Learn more about the new data services coming to the network.
TL;DR: Learn more about each of the new data services that The Graph plans to launch on the network, including advanced data streaming services like Firehose and Substreams, Large Language Models (LLMs), new query languages, and verifiable data.
One of the objectives of The Graph’s New Era roadmap is to introduce new data services on the network. But what are these new data services and what benefits will they bring for web3 developers and indexers?
Before we get into the details of each data service, let’s first understand what’s happening now. Right now, subgraphs, facilitated by indexers, are the only data service on the network. As more data services come on the network, they will bring new opportunities for indexers and data consumers. This expansion will bring many new ways to access and analyze blockchain data.
Join us for a detailed look at the World of Data Services as we explain each service and the data needs it serves.
(Image at right from The Graph blog)
A rich market of data services
What is Firehose?
Firehose is a tool developed by StreamingFast that extracts data from Firehose-enabled blockchain nodes and stores it in flat files. Flat files provide a streamlined and efficient way to handle data, thanks to their simple structure, which facilitates easy parsing, storage, and quick access for real-time data processing.
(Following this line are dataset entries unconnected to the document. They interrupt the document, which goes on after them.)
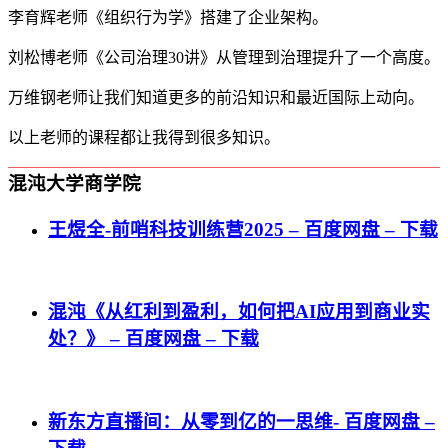
李育辉老师《组织行为学》搭建了企业架构。
刘松博老师《公司治理30讲》从管理到治理提升了一个高度。
万维钢老师让我们知道更多的前沿知识和最近国际上动向。
以上老师的课程都让我得到很多知识。
混沌大学商学院
王煜全-前哨科技训练营2025 – 百度网盘 – 下载
混沌《从红利到盈利，如何把AI应用到商业实
处？》 – 百度网盘 – 下载
新东方直播间：从零到亿的一思维- 百度网盘 –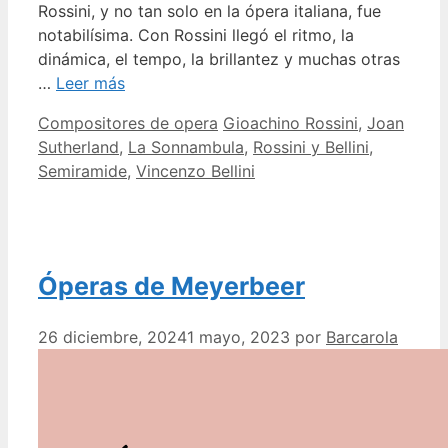
Rossini, y no tan solo en la ópera italiana, fue
notabilísima. Con Rossini llegó el ritmo, la
dinámica, el tempo, la brillantez y muchas otras
…
Leer más
Categorías
Etiquetas
Compositores de opera
Gioachino Rossini
,
Joan
Sutherland
,
La Sonnambula
,
Rossini y Bellini
,
Semiramide
,
Vincenzo Bellini
Óperas de Meyerbeer
26 diciembre, 2024
1 mayo, 2023
por
Barcarola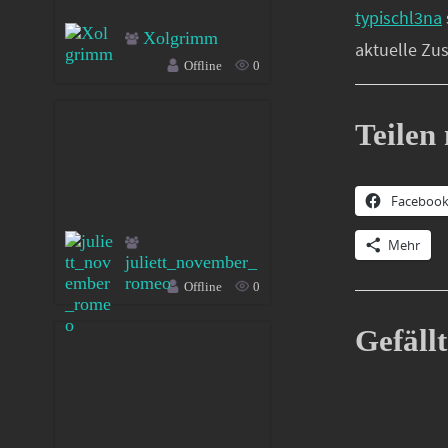
typischl3na
Xolgrimm
aktuelle Zu
Offline
0
Teilen 
Faceboo
Mehr
juliett_november_
romeo
Offline
0
Gefällt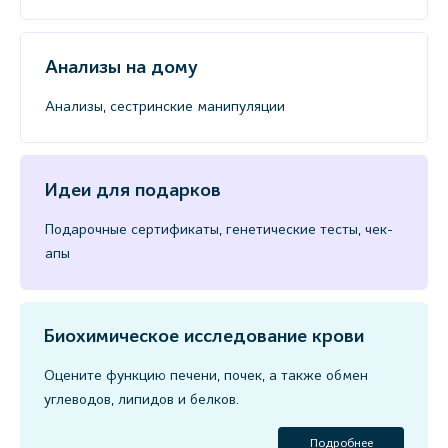
Анализы на дому
Анализы, сестринские манипуляции
Идеи для подарков
Подарочные сертификаты, генетические тесты, чек-
апы
Биохимическое исследование крови
Оцените функцию печени, почек, а также обмен
углеводов, липидов и белков.
Подробнее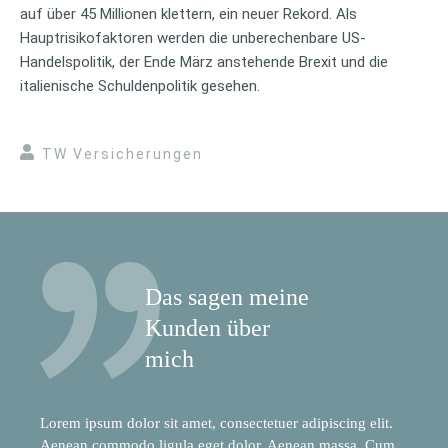
auf über 45 Millionen klettern, ein neuer Rekord. Als
Hauptrisikofaktoren werden die unberechenbare US-
Handelspolitik, der Ende März anstehende Brexit und die
italienische Schuldenpolitik gesehen.
TW Versicherungen
Das sagen meine
Kunden über
mich
Lorem ipsum dolor sit amet, consectetuer adipiscing elit.
Aenean commodo ligula eget dolor. Aenean massa. Cum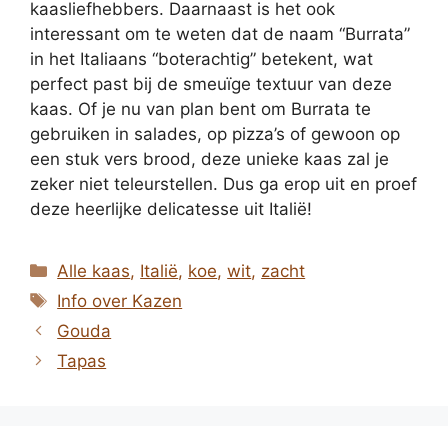
kaasliefhebbers. Daarnaast is het ook
interessant om te weten dat de naam “Burrata”
in het Italiaans “boterachtig” betekent, wat
perfect past bij de smeuïge textuur van deze
kaas. Of je nu van plan bent om Burrata te
gebruiken in salades, op pizza’s of gewoon op
een stuk vers brood, deze unieke kaas zal je
zeker niet teleurstellen. Dus ga erop uit en proef
deze heerlijke delicatesse uit Italië!
Categorieën
Alle kaas
,
Italië
,
koe
,
wit
,
zacht
Tags
Info over Kazen
Gouda
Tapas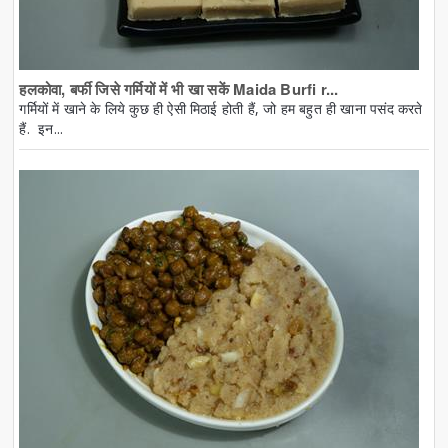
हलकोवा, बर्फी जिसे गर्मियों में भी खा सकें Maida Burfi r...
गर्मियों में खाने के लिये कुछ ही ऐसी मिठाई होती हैं, जो हम बहुत ही खाना पसंद करते
हैं. इन...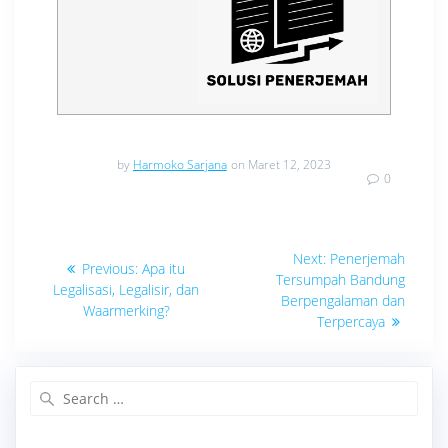
by
Harmoko Sarjana
on Maret 12, 2023
0
Navigasi
Next
Next:
Penerjemah
Previous
Previous:
Apa itu
post:
pos
Tersumpah Bandung
post:
Legalisasi, Legalisir, dan
Berpengalaman dan
Waarmerking?
Terpercaya
Search
for: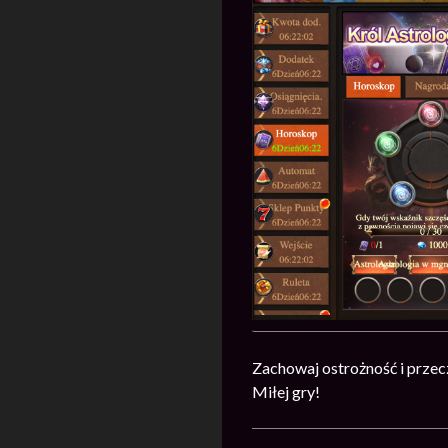
Zachowaj ostrożność i przec
Miłej gry!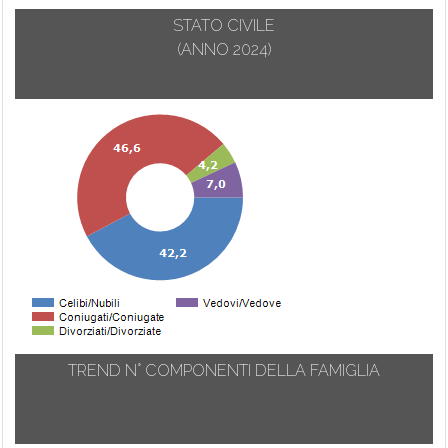
STATO CIVILE
(ANNO 2024)
TREND N° COMPONENTI DELLA FAMIGLIA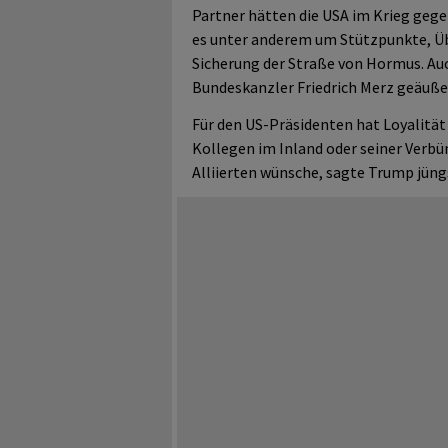
Partner hätten die USA im Krieg gege
es unter anderem um Stützpunkte, Üb
Sicherung der Straße von Hormus. Auc
Bundeskanzler Friedrich Merz geäuße
Für den US-Präsidenten hat Loyalität 
Kollegen im Inland oder seiner Verbün
Alliierten wünsche, sagte Trump jüngst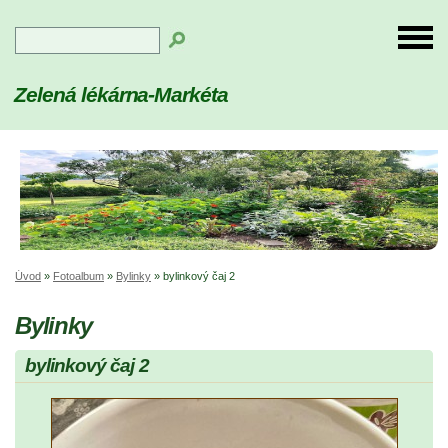
Zelená lékárna-Markéta
Úvod
»
Fotoalbum
»
Bylinky
»
bylinkový čaj 2
Bylinky
bylinkový čaj 2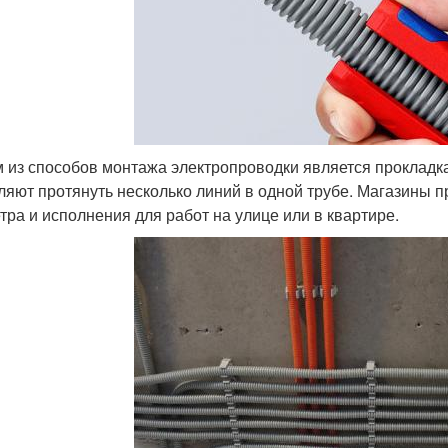
 из способов монтажа электропроводки является прокладка
ляют протянуть несколько линий в одной трубе. Магазины 
тра и исполнения для работ на улице или в квартире.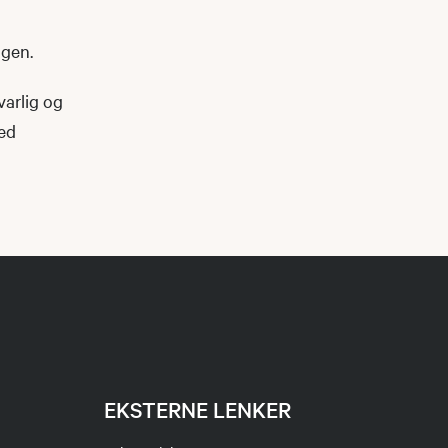
ngen.
varlig og
med
EKSTERNE LENKER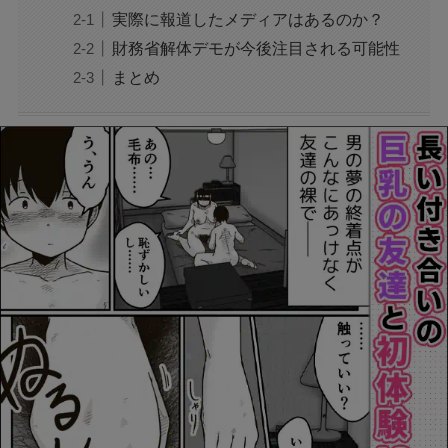
実際に報道したメディアはあるのか？
アレン様が川村エミコに怒ったのは本当？な
財務省解体デモが今後注目される可能性
ぜ？公開収録で何があった？
まとめ
ジャンプ33号だけ売り切れはなぜ？ワンピース
カードが影響を与えていた？
声にならない愛は最終話やネタバレは？最後ま
で見る方法も！
MAZZEL・RYUKIのヘアメイク匂わせとは？時
系列で調査
映画『銀行強盗：完全マニュアル』公開中止の
理由は？なぜなのか徹底調査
Firehose delivers data with unprecedented speed, efficiency, and scale.
Why Firehose?
Firehose serves the need for real-time data streaming and processing, offering a straightforward, scalable solution for handling large volumes of blockchain data. This infrastructure is designed for the heavy demands of modern applications, facilitating a flow of data that’s both rich in content and robust in delivery.
What’s an example?
Firehose can be used for projects like large-scale DeFi platforms, where efficient and rapid processing of vast amounts of blockchain transaction data is crucial for real-time analytics and decision-making.
For more detailed information on Firehose, check out our playlist, Deep Dives with Pinax’s Matthew Darwin.
What is Substreams?
Substreams (also developed by StreamingFast) is an integral component of a comprehensive data pipeline, specifically designed to build upon and extend the capabilities of Firehose. Essentially, you can envision Substreams as a subsequent layer that comes into play only after Firehose has already collected the data.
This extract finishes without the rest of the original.